Step 11: Send Response Back to Telegram User
Finally, a Telegram node “Send Message to User” sends the assistant’s reply text back to the user’s chat on Telegram.
Customizations ✏️
- Change Assistant Personality: Update the assistant profile on OpenAI’s assistant platform and update the
assistant_idin the “OPENAI – Run assistant” HTTP Request node. - Add Message Filtering: Add conditions in the Telegram Trigger node or in n8n to filter only specific commands or keywords before forwarding to OpenAI.
- Store Additional User Data: Extend the Supabase user table schema to include usernames or preferences, then update the “Create User” node to store these fields.
- Add Logging: Insert Slack or email notification nodes to get alerts for failed API requests or other workflow errors.
Troubleshooting 🔧
Problem: “No user found or multiple users returned” from Supabase query
Cause: Incorrect query key or multiple records for one Telegram ID.
Solution: Ensure the telegram_id is unique in Supabase and the query condition eq filter matches exactly {{ $json.message.chat.id }}.
Problem: “OpenAI API authentication failed”
Cause: Wrong or expired API key.
Solution: Verify your API keys in n8n credentials and update them if necessary.
Problem: “Telegram message not sent”
Cause: Incorrect chat ID or Telegram bot not authorized.
Solution: Confirm the chat ID passed to the Telegram node matches the message’s sender ID and your bot is active.
Pre-Production Checklist ✅
- Verify Telegram bot token works by testing with direct messages.
- Confirm Supabase table schema matches the expected fields: telegram_id, openai_thread_id.
- Test OpenAI assistant ID and API key are valid and responding to test queries.
- Run the workflow manually with test Telegram messages and check logs for errors.
Deployment Guide
Activate your workflow in n8n by switching it from inactive to active.
Monitor the execution logs for errors especially when forwarding messages or when new threads are created.
Consider setting an alert node (e.g., email or Slack integration) for failures if scaling to many users.
FAQs
Can I use other databases instead of Supabase?
Yes, but this workflow specifically integrates Supabase for easy real-time data handling and API support. Using a different database requires node and query adjustments.
Does this consume OpenAI API credits?
Yes, every message sent and assistant run consumes OpenAI tokens billed according to your subscription.
Is the Telegram chat data secure?
Data is stored only in your Supabase project and processed by OpenAI under your API keys. Ensure you protect your keys and project access.
What if multiple users message simultaneously?

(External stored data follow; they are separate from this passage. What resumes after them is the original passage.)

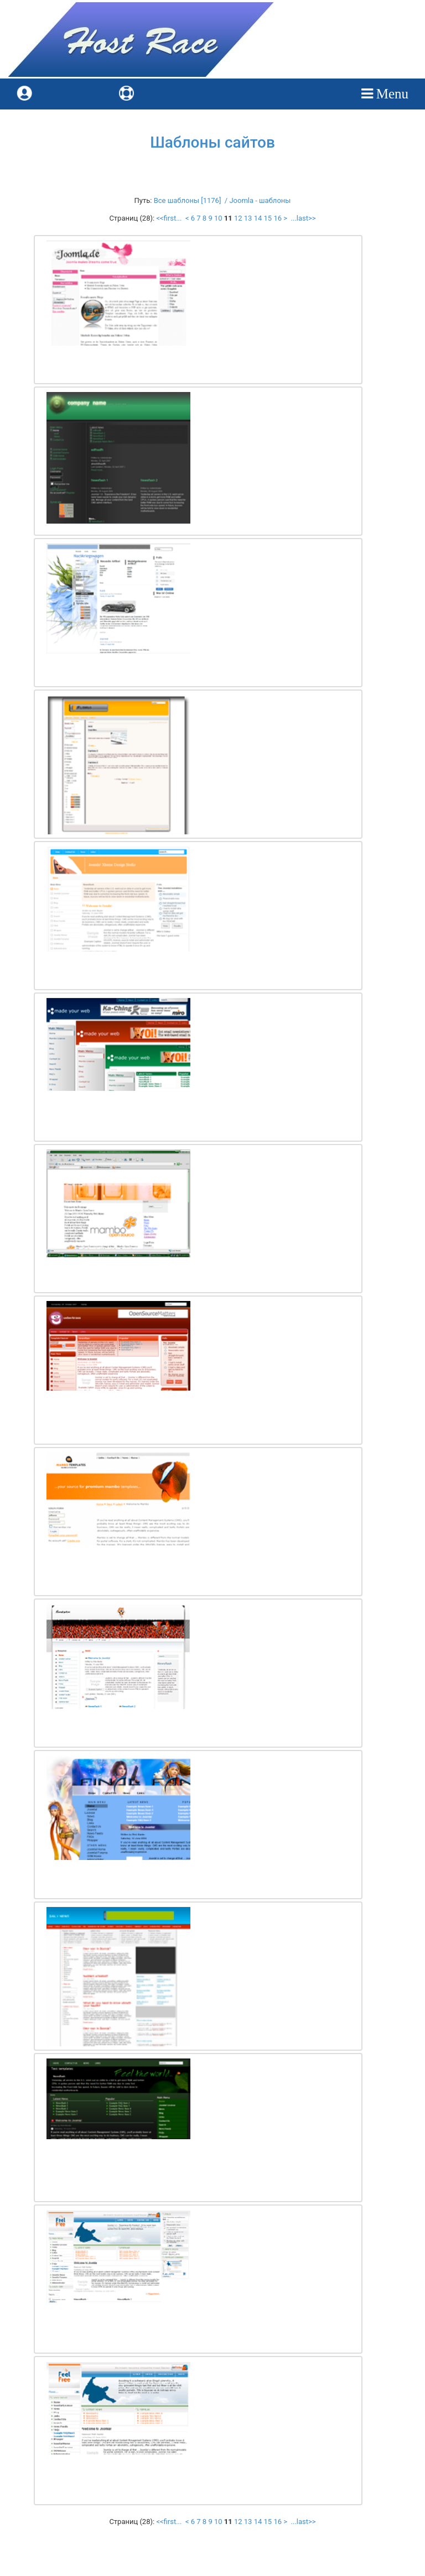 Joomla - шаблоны (260, 200)
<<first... (169, 218)
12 (238, 218)
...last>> (302, 218)
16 (277, 218)
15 (268, 218)
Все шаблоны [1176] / (192, 200)
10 (218, 218)
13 (248, 218)
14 (258, 218)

This workflow handles each Telegram message independently, creating or fetching user threads from Supabase to keep sessions isolated and context-aware.
Conclusion
By following this tutorial, you’ve built a powerful AI-powered Telegram bot using n8n, Supabase, and OpenAI. Your bot now maintains conversation history for each user, delivering rich, relevant responses that adapt over time.

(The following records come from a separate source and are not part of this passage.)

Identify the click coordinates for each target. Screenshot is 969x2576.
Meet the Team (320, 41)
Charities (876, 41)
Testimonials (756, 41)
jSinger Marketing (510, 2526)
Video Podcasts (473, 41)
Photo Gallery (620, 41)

This saves Mark and others countless hours managing ongoing chats and greatly improves user experience by providing continuity and context.
Next, consider adding features like multi-language support, voice message processing, or integrating this bot with other messaging platforms.
With this solid foundation, you’re ready to build more advanced, personalized automation workflows for your community or business needs.